国債を正しく理解させる論法

 「国債」と聞くと、多くの人が条件反射的に拒絶反応を示すのはなぜでしょうか。国会議員も含め、大多数の国民が考えている「おカネのしくみ」が、実際の銀行制度によって作り出される「おカネのしくみ」とは、似ても似つかないものである、ということが根本的な原因であると思われます。つまり、大多数の国民は、自分の信じてきた常識をひっくり返されることになるので、拒絶感が強い。国会議員も同じレベルです。


一般国民の認識

「おカネは日銀が発行して、それが世の中を回っている」

現実の社会

「おカネは企業や個人が市中銀行から借金することで発生し、それが世の中を回っている」


 つまり、ほとんどの国民には「おカネは借金である」という認識がない。これでは、話がかみ合うわけがない。そこを資料によって指摘した方が、理解が早いかもしれない。例えば、トークとして、以下。

 そもそも、経済活動が活発になるほど、世の中にはたくさんのおカネが必要になります。ところが、現代の金融システムにおいては、世の中のおカネは、すべて銀行からの借金によって作りだされるので、おカネを増やそうとすればするほど、必ず銀行からの借金を増やさなければなりません。そうしなければ、世の中のおカネは増えません。もし借金をすべて返してしまったら、世の中からおかねが消えてなくなってしまいます。

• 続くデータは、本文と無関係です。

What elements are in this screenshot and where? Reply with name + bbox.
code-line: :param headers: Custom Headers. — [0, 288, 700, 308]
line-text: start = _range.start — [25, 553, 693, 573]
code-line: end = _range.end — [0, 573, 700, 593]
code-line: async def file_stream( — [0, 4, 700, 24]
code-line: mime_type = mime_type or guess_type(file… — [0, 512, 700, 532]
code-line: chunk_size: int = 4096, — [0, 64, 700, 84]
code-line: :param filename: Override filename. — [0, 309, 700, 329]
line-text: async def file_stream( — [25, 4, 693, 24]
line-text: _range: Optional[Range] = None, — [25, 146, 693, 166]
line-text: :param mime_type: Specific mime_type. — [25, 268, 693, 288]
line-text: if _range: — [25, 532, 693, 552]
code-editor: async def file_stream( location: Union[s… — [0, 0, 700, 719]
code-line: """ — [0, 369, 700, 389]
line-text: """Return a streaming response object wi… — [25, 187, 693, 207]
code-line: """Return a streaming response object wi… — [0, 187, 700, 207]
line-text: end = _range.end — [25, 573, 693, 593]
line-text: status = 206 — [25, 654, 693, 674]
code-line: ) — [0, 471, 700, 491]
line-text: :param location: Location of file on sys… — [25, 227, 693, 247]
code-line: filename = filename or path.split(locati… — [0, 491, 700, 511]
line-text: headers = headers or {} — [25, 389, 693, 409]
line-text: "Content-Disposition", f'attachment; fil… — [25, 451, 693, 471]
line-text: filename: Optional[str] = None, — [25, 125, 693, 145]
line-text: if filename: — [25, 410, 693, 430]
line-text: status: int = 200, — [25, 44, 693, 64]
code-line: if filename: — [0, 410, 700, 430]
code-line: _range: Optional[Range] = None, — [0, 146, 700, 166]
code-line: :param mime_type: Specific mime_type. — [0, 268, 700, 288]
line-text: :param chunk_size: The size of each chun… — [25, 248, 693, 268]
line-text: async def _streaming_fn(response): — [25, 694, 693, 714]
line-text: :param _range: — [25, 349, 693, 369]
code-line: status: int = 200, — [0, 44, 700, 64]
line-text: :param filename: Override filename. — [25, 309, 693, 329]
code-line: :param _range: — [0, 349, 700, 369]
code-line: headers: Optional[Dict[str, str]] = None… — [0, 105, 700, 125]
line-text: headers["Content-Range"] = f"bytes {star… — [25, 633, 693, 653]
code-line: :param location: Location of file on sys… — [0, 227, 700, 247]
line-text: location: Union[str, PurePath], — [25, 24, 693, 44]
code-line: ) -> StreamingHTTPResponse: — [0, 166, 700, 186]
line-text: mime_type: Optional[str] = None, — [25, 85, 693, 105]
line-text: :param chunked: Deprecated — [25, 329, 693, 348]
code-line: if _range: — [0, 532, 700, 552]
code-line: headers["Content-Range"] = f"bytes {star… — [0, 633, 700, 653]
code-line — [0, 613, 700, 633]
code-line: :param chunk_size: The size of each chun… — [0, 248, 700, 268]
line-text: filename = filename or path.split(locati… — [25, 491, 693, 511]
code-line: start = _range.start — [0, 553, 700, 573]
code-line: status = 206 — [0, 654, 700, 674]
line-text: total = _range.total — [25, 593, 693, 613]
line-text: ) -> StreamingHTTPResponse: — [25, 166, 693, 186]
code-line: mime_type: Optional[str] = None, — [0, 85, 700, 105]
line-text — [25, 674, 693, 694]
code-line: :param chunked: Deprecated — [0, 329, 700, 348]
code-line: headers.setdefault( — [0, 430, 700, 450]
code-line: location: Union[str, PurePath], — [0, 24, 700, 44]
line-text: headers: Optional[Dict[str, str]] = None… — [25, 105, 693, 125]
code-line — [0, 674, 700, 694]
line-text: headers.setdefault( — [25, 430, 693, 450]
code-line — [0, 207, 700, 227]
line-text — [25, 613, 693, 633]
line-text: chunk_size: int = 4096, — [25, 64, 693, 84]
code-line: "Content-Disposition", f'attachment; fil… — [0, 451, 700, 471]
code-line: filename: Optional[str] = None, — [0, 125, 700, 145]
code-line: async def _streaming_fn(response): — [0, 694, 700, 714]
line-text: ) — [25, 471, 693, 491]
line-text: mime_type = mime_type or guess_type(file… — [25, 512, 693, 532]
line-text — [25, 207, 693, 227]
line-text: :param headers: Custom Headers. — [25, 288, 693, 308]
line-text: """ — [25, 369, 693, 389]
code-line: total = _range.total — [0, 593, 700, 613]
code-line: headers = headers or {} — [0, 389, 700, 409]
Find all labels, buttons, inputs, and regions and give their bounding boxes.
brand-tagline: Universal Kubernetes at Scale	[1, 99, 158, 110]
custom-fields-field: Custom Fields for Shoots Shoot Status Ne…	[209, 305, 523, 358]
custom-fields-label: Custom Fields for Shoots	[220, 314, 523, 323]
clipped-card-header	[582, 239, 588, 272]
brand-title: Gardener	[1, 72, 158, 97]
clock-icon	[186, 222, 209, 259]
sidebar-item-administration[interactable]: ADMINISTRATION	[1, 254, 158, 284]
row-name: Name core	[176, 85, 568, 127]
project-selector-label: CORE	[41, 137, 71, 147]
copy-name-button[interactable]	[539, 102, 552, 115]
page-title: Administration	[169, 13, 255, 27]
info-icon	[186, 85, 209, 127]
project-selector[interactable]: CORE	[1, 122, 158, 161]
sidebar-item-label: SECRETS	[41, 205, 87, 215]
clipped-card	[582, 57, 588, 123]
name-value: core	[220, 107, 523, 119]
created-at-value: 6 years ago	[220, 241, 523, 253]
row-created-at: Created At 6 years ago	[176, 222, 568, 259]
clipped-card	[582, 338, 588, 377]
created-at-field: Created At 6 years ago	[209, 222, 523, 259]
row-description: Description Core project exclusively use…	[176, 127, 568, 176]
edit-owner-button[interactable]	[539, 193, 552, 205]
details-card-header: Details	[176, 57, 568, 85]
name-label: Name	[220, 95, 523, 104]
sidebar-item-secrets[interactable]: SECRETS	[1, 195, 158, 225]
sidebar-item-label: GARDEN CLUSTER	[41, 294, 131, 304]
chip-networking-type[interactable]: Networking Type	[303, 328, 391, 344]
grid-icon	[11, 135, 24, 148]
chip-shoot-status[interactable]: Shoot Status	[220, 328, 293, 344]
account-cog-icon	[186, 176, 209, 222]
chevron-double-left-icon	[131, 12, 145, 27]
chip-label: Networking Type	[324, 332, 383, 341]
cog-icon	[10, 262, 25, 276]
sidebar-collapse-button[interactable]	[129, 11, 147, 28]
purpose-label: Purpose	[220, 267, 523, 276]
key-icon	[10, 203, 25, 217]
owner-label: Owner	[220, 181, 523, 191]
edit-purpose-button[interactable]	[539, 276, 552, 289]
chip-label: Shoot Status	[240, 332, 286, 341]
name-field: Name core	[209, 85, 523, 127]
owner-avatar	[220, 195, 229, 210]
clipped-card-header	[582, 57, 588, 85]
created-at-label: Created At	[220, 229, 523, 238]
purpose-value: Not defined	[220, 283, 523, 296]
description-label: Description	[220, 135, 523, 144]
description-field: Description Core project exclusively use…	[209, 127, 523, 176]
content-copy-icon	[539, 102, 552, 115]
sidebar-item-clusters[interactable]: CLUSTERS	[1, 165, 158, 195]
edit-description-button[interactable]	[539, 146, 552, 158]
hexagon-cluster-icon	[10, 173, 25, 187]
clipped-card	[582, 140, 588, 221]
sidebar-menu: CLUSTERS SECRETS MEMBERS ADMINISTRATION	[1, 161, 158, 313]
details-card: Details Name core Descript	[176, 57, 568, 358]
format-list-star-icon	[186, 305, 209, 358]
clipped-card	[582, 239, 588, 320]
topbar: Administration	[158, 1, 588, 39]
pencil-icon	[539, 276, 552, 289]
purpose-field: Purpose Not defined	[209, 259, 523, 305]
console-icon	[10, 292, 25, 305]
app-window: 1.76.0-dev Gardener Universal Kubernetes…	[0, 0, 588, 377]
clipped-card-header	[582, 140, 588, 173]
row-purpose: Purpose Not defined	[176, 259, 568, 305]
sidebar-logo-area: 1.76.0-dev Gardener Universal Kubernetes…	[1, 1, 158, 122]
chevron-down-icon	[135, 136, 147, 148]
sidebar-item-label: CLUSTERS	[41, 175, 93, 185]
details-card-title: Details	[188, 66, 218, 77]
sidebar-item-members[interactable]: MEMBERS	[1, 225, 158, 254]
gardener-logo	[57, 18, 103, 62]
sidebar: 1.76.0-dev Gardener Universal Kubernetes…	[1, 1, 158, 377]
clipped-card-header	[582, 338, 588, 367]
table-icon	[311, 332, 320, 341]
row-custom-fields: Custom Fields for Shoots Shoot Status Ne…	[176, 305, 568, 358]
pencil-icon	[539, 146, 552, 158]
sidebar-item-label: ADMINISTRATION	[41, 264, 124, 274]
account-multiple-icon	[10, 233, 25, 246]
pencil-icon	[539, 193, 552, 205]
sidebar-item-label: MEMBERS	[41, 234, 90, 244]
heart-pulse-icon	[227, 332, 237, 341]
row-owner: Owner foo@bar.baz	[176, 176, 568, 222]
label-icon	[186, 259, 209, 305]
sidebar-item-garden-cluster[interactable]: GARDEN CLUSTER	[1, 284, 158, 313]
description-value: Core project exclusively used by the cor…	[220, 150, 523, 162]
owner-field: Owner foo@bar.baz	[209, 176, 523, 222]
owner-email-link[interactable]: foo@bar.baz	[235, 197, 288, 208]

 そのため、経済規模が大きくなればなるほど、必然的に、企業や個人の借金がどんどん増えることになります。それは、企業や個人の負担を増やすことでもあります。ですから、金利を引き上げれば、企業や個人の経営や生活が苦しくなるのは当然です。しかし、もし、代わりに政府が借金すれば、企業や個人の借金は減ることになり、企業や個人は楽になります。もちろん、代わりに政府の借金は増えることになります。


 結局のところ、現代の金融システムにおいては、経済を維持するために、誰かが必ず銀行から借金を負わなければなりません。つまり「誰が借金を負うべきか?」が問題なのです。とすれば、企業や個人に過度な借金を強いるのではなく、政府が借金を負うべきです。とはいえ、一般家庭の常識から言えば、借金は自分たちの負担を増やすことになることから、同じように、政府が借金すると国民の負担がふえるのではないかと心配になります。


 ところが、そんな心配はまったくありません。政府は家庭や企業とは違います。日銀からおカネを借りることができるからです。政府が市中の民間銀行から借金すれば、それは確かに国民の負担になります。しかし、日銀から借金すれば、まったく国民の負担になりません。なぜ国民の負担にならないのか?政府も日銀も「国家の機関」であることから、国家(統合政府とは言わない)として見た場合、政府が日銀から借金をしたとしても、国家としての借金は一円も増えません(日本国が日本国以外の誰かから借金をしているわけではない)。これは実質的、国家として、おカネを発行したことになります。国家がおカネを発行することは、あたりまえのことです。


 具体的には、政府が国債を発行してこれを日銀が買い取る場合、日銀は信用創造という仕組みによって、おカネ(日銀当座預金)を、政府の日銀当座預金口座に発生させます。代わりに、政府の国債を買い入れて、日銀の資産に組み込みます。これにより政府は日銀に対して借金することになるわけです。ですから、政府は日銀に金利を支払わねばなりません。政府の支払った金利は日銀の利益になります。一方、日銀の利益は国庫(政府)に収めなければなりませんので、政府が日銀に支払った金利は、ほとんどそのまま政府に戻ってくることになります。また、元本についても、満期になった国債については、借り換えすることで、永久に返済する必要はありません。このように、国債の日銀引き受けは、国家としておカネを発行する行為であって、国家の借金は一円も増えません。


 ですから、政府の発行する国債を日銀が直接的に買い入れても、政府の借金が増えて国民の負担が増加する、ということはありません。また、国債すべて日銀が買い入れてしまえば、国債の金利が長期金利に影響を与える心配もなくなります。ただし、国債を日銀が保有すれば、おカネが増えますので、インフレに注意しながら行う必要があります。インフレをコントロールするには、日銀の金利政策と政府の増税政策があります。